Júlia Murat apresentou no fim, de semana, na competição do Festival de Brasília, seu longa que concorre aos Candangos. Na quinta, 21, Pendular estreou em salas diversas, incluindo São Paulo e Rio. Neste fim de semana, Júlia volta a Brasília para apresentar, fora de concurso, o documentário Operações para Garantia da Ordem, em parceria com Miguel Antunes Ramos. A mídia e os protestos de rua em 2014. Antes mesmo de falar sobre Pendular, a diretora (e corroteirista) comentou, a pedido do jornal “O Estado de S. Paulo”, a recepção brasiliense a seu longa. “Foi muito boa, mas começamos o debate muito tensos, por tudo o que havia ocorrido.”
O que ocorreu é que, também no fim de semana passado, Daniela Thomas, parceira de Walter Salles, apresentou, em competição, Vazante e o filme foi massacrado no debate. Vazante é sobre um a garota, quase uma menina, que se casa com um senhor de escravos, no interior do Brasil colonial. Ele quer uma esposa, ela ainda brinca de boneca. Carente, envolve-se com um jovem escrevo. O resultado é trágico, mas a verdadeira tragédia é que Daniela, uma mulher inteligente e sensível, foi decretada inimiga pública número um por seu duplo foco incorreto – nas questões da mulher e do negro.
Os debates andam acirrados, e não apenas em Brasília. Nas redes sociais, está todo mundo se matando, pró e contra – de Temer à política econômica, à prisão do ex-presidente Lula, ao candidato do Brasil no Oscar, etc.

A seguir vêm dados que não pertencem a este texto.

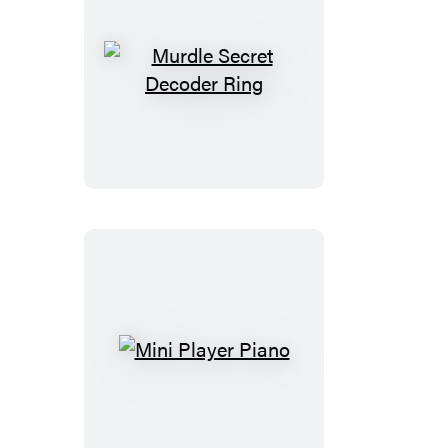
Murdle
Secret
Decoder
Ring
Mini
Player
Piano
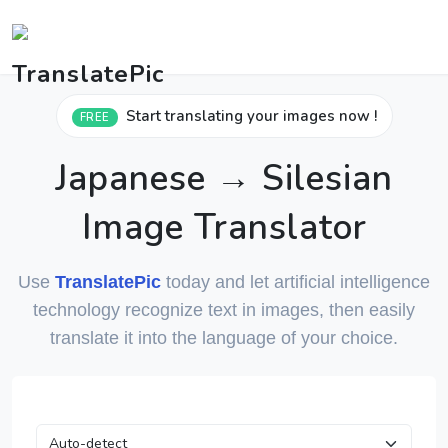
Start translating your images now !
FREE
Japanese → Silesian
Image Translator
Use
TranslatePic
today and let artificial intelligence
technology recognize text in images, then easily
translate it into the language of your choice.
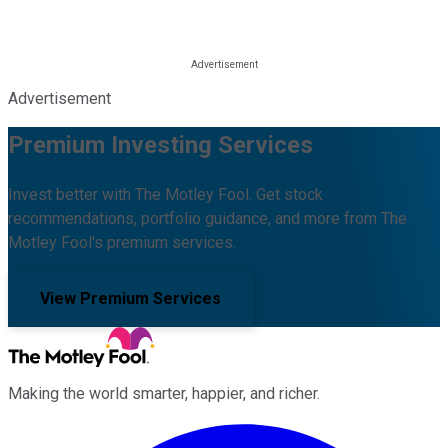
Advertisement
Premium Investing Services
Invest better with The Motley Fool. Get stock
recommendations, portfolio guidance, and more from The
Motley Fool's premium services.
View Premium Services
Making the world smarter, happier, and richer.
Facebook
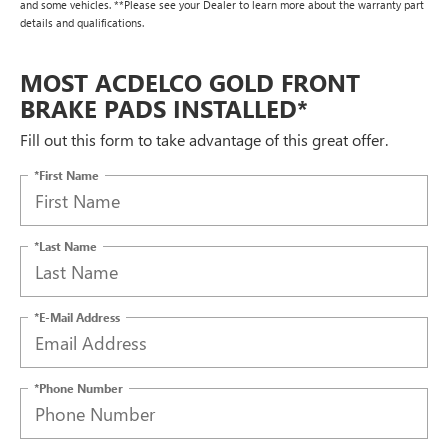
and some vehicles. **Please see your Dealer to learn more about the warranty part
details and qualifications.
MOST ACDELCO GOLD FRONT
BRAKE PADS INSTALLED*
Fill out this form to take advantage of this great offer.
*First Name
*Last Name
*E-Mail Address
*Phone Number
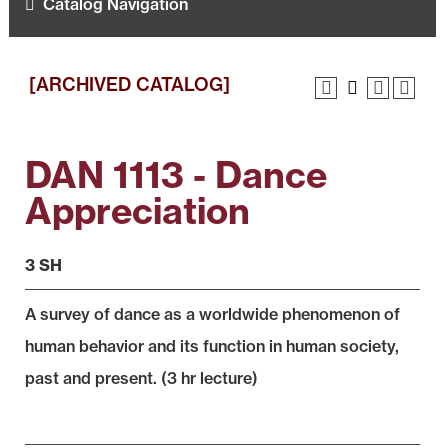
Catalog Navigation
[ARCHIVED CATALOG]
DAN 1113 - Dance
Appreciation
3 SH
A survey of dance as a worldwide phenomenon of
human behavior and its function in human society,
past and present. (3 hr lecture)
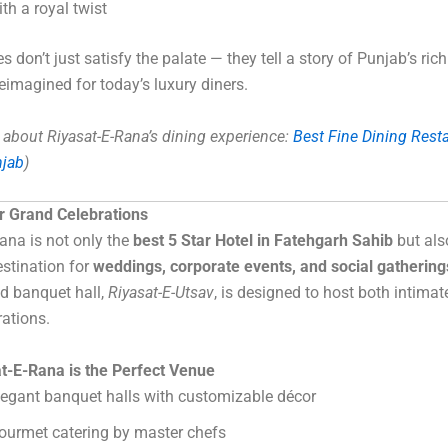
ith a royal twist
 don’t just satisfy the palate — they tell a story of Punjab’s rich
reimagined for today’s luxury diners.
about Riyasat-E-Rana’s dining experience:
Best Fine Dining Resta
njab
)
r Grand Celebrations
ana is not only the
best 5 Star Hotel in Fatehgarh Sahib
but als
estination for
weddings, corporate events, and social gathering
nd banquet hall,
Riyasat-E-Utsav
, is designed to host both intimat
rations.
t-E-Rana is the Perfect Venue
legant banquet halls with customizable décor
ourmet catering by master chefs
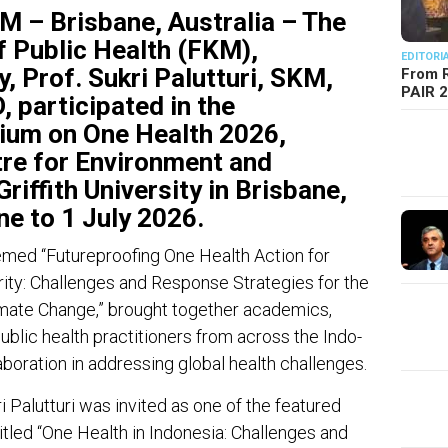
 Brisbane, Australia – The
f Public Health (FKM),
EDITORI
, Prof. Sukri Palutturi, SKM,
From R
PAIR 
 participated in the
ium on One Health 2026,
tre for Environment and
riffith University in Brisbane,
ne to 1 July 2026.
emed “Futureproofing One Health Action for
ity: Challenges and Response Strategies for the
limate Change,” brought together academics,
ublic health practitioners from across the Indo-
aboration in addressing global health challenges.
 Palutturi was invited as one of the featured
itled “One Health in Indonesia: Challenges and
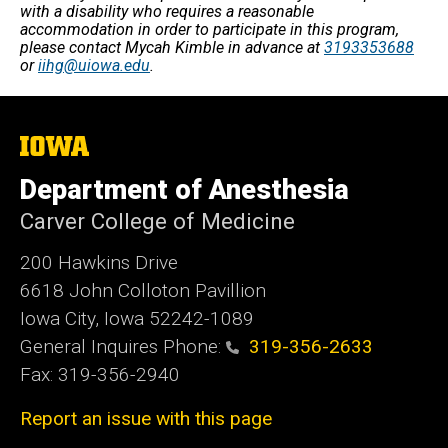
with a disability who requires a reasonable
accommodation in order to participate in this program,
please contact Mycah Kimble in advance at
3193353688
or
iihg@uiowa.edu
.
The
University
of
Department of Anesthesia
Iowa
Carver College of Medicine
200 Hawkins Drive
6618 John Colloton Pavillion
Iowa City, Iowa 52242-1089
General Inquires Phone:
319-356-2633
Fax: 319-356-2940
Report an issue with this page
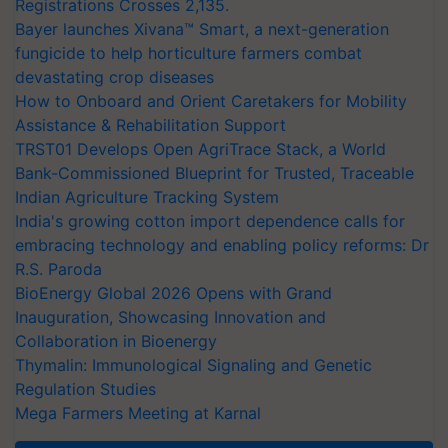
Registrations Crosses 2,135.
Bayer launches Xivana™ Smart, a next-generation
fungicide to help horticulture farmers combat
devastating crop diseases
How to Onboard and Orient Caretakers for Mobility
Assistance & Rehabilitation Support
TRST01 Develops Open AgriTrace Stack, a World
Bank-Commissioned Blueprint for Trusted, Traceable
Indian Agriculture Tracking System
India's growing cotton import dependence calls for
embracing technology and enabling policy reforms: Dr
R.S. Paroda
BioEnergy Global 2026 Opens with Grand
Inauguration, Showcasing Innovation and
Collaboration in Bioenergy
Thymalin: Immunological Signaling and Genetic
Regulation Studies
Mega Farmers Meeting at Karnal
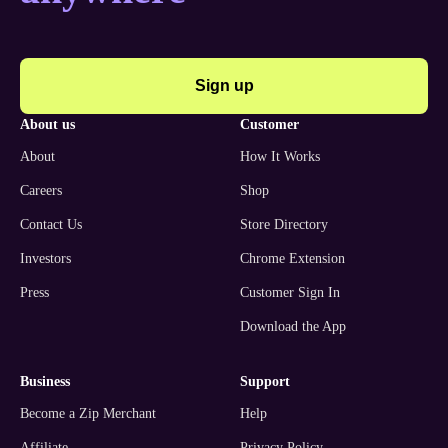
Sign up
about us
customer
About
How It Works
Careers
Shop
Contact Us
Store Directory
Investors
Chrome Extension
Press
Customer Sign In
Download the App
business
support
Become a Zip Merchant
Help
Affiliate
Privacy Policy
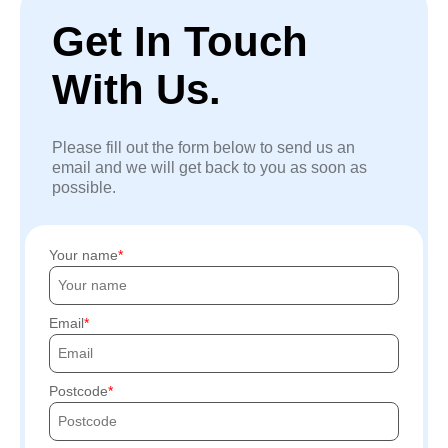
Get In Touch
With Us.
Please fill out the form below to send us an
email and we will get back to you as soon as
possible.
Your name
Email
Postcode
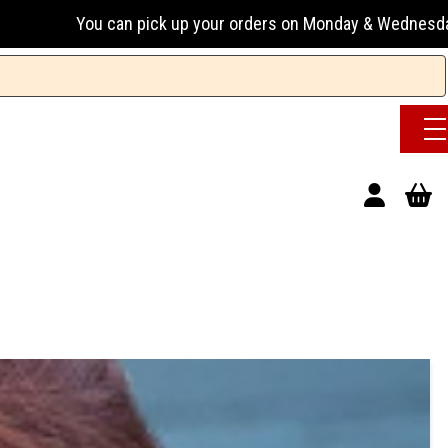
an pick up your orders on Monday & Wednesday 13:00-17:00 or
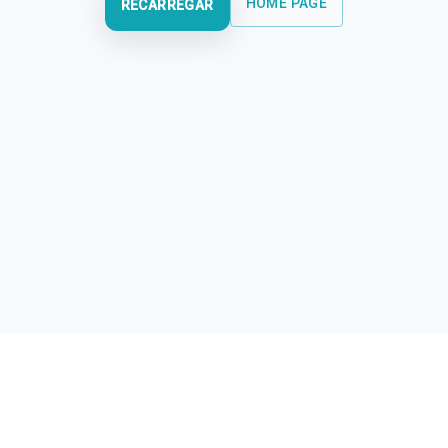
HOME PAGE
RECARREGAR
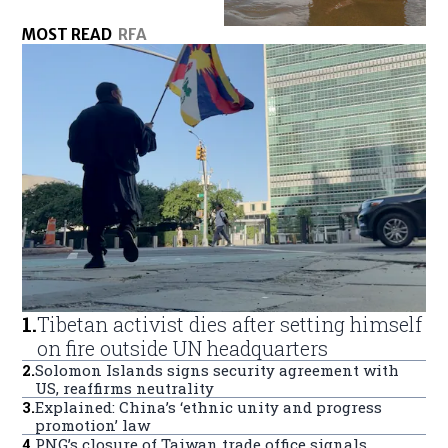
MOST READ
RFA
1
.
Tibetan activist dies after setting himself
on fire outside UN headquarters
2
.
Solomon Islands signs security agreement with
US, reaffirms neutrality
3
.
Explained: China’s ‘ethnic unity and progress
promotion’ law
4
.
PNG’s closure of Taiwan trade office signals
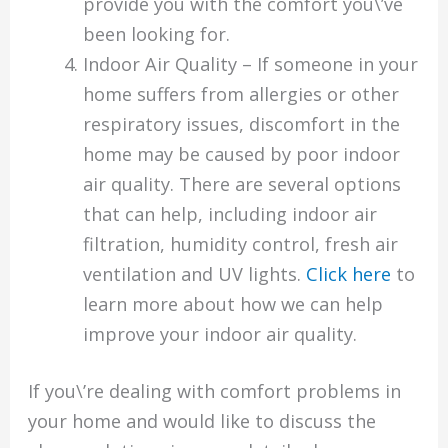
provide you with the comfort you\’ve
been looking for.
Indoor Air Quality – If someone in your
home suffers from allergies or other
respiratory issues, discomfort in the
home may be caused by poor indoor
air quality. There are several options
that can help, including indoor air
filtration, humidity control, fresh air
ventilation and UV lights.
Click here
to
learn more about how we can help
improve your indoor air quality.
If you\’re dealing with comfort problems in
your home and would like to discuss the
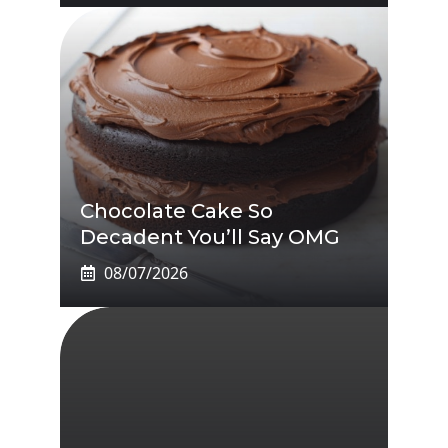
Chocolate Cake So
Decadent You’ll Say OMG
08/07/2026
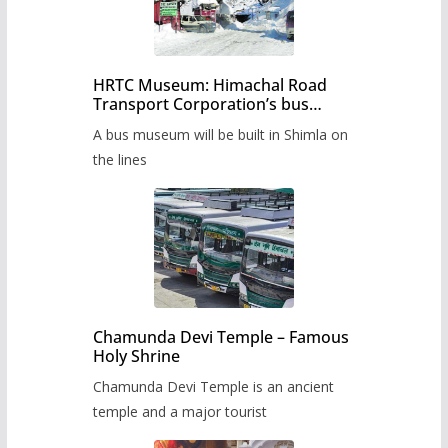
HRTC Museum: Himachal Road
Transport Corporation’s bus
museum to be built in Shimla
A bus museum will be built in Shimla on
the lines
Chamunda Devi Temple – Famous
Holy Shrine
Chamunda Devi Temple is an ancient
temple and a major tourist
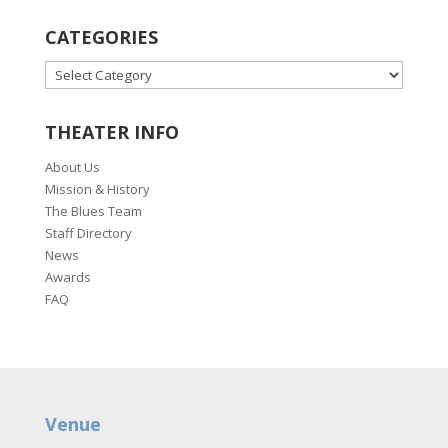
CATEGORIES
CATEGORIES
THEATER INFO
About Us
Mission & History
The Blues Team
Staff Directory
News
Awards
FAQ
Venue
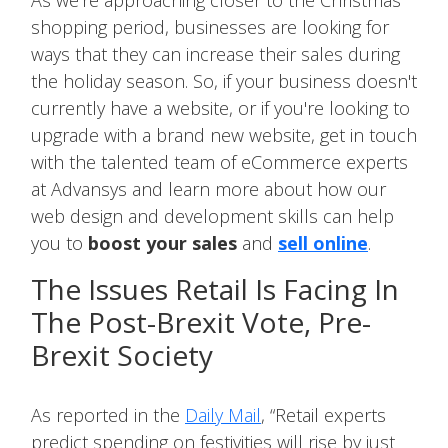
As we're approaching closer to the Christmas
shopping period, businesses are looking for
ways that they can increase their sales during
the holiday season. So, if your business doesn't
currently have a website, or if you're looking to
upgrade with a brand new website, get in touch
with the talented team of eCommerce experts
at Advansys and learn more about how our
web design and development skills can help
you to
boost your sales
and
sell online
.
The Issues Retail Is Facing In
The Post-Brexit Vote, Pre-
Brexit Society
As reported in the
Daily Mail
, “Retail experts
predict spending on festivities will rise by just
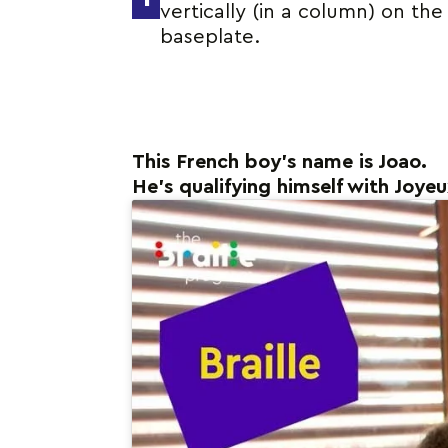
vertically (in a column) on the
baseplate.
This French boy’s name is Joao.
He’s qualifying himself with Joye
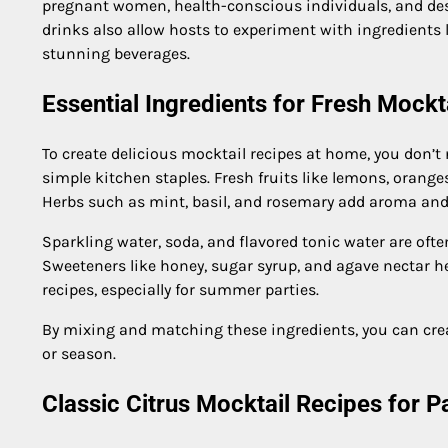
pregnant women, health-conscious individuals, and desi
drinks also allow hosts to experiment with ingredients li
stunning beverages.
Essential Ingredients for Fresh Mockt
To create delicious mocktail recipes at home, you don’t
simple kitchen staples. Fresh fruits like lemons, orang
Herbs such as mint, basil, and rosemary add aroma and
Sparkling water, soda, and flavored tonic water are ofte
Sweeteners like honey, sugar syrup, and agave nectar hel
recipes, especially for summer parties.
By mixing and matching these ingredients, you can cre
or season.
Classic Citrus Mocktail Recipes for 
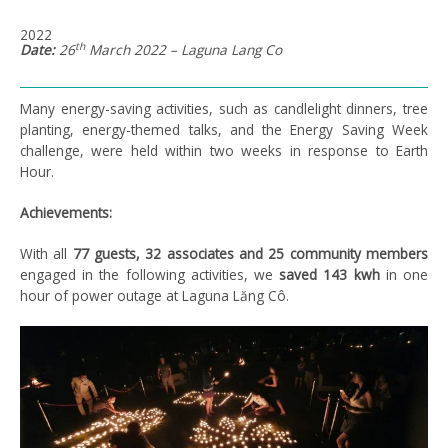
2022
th
Date:
26
March 2022 – Laguna Lang Co
Many energy-saving activities, such as candlelight dinners, tree
planting, energy-themed talks, and the Energy Saving Week
challenge, were held within two weeks in response to Earth
Hour.
Achievements:
With all
77 guests, 32 associates and 25 community members
engaged in the following activities, we
saved 143 kwh
in one
hour of power outage at Laguna Lăng Cô.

Nesse quadro, o filme de Júlia Murat é um daqueles objetos não identificados que, às vezes, aterrissam no cinema brasileiro. Um filme sobre a busca da harmonia… “Não, da harmonia não, do equilíbrio”, ela corrige, mas não pense que, por isso, Júlia já o fez pensando em refletir o momento atual. Ela própria ri de seu processo lento. “Comecei esse filme em 2011, há seis anos, quando estava iniciando minha relação com o Matias (Mariani, corroteirista). Vínhamos cada um da sua história e, de alguma forma, se desenhou esse filme, que não é autobiográfico, sobre um casal de artistas que tenta resolver suas diferenças encerrado num estúdio.”
Ele, escultor, ela, bailarina. Rodrigo Bolzan e Raquel Karro (que veio da ginástica, do Cirque du Soleil). Nenhum dos dois personagens tem nome. Ele cria esculturas enormes, ela ensaia coreografias mais leves. Interagem e, no final, a criação dele muda. “Trabalhamos nisso porque dança e escultura constroem sentimentos mais que discursos. A racionalização não é impositiva porque nada é 100% claro”, diz Júlia. Mas seis anos de gestação! “Foram de gestação mesmo porque, durante o processo, tivemos duas filhas, e eu estava grávida da segunda enquanto filmava.” A montagem? “Foi outro parto. Gosto de fazer as coisas no meu ritmo.” Pendular é um filme plástico, bonito. Nasceu sob a influência de uma performance de Marina Abramovic com o marido, Ulay, em 1980. Há 37 anos – Rest Energy.
Mesmo que não ganhe nada em Brasília – mas as chances são boas -, Pendular já foi premiado pela crítica internacional (Fipresci) como melhor filme da Mostra Panorama no Festival de Berlim, em fevereiro. A crítica mundial não se ocupou de um aspecto nada negligenciável do filme de Júlia. A idealização do mundo dos artistas. Eles estão ali isolados, criando e fazendo sexo. Em Brasília, chegou a surgir a questão – o sexo foi verdadeiro? “Não, mas na minha próxima ficção, Regra 34, sobre sexo na internet, terá de ser.” Nenhuma questão sobre quem paga a conta das esculturas e do imenso disco sobre o qual se elabora a coreografia do desfecho. Outra coisa. O mundo externo participa como som. “Sim, nosso som foi muito elaborado”, esclarece a diretora. Quando a câmera sai à rua e o filme se torna documentário, a primeira imagem é de um homem sem braço. Júlia não o colocou ali, mas o incorpora à sua visão. A imperfeição do mundo vs. a perfeição – ou pelo menos equilíbrio – da arte? Em Brasília, o tema sequer chegou a ser levantado.
As informações são do jornal O Estado de S. Paulo.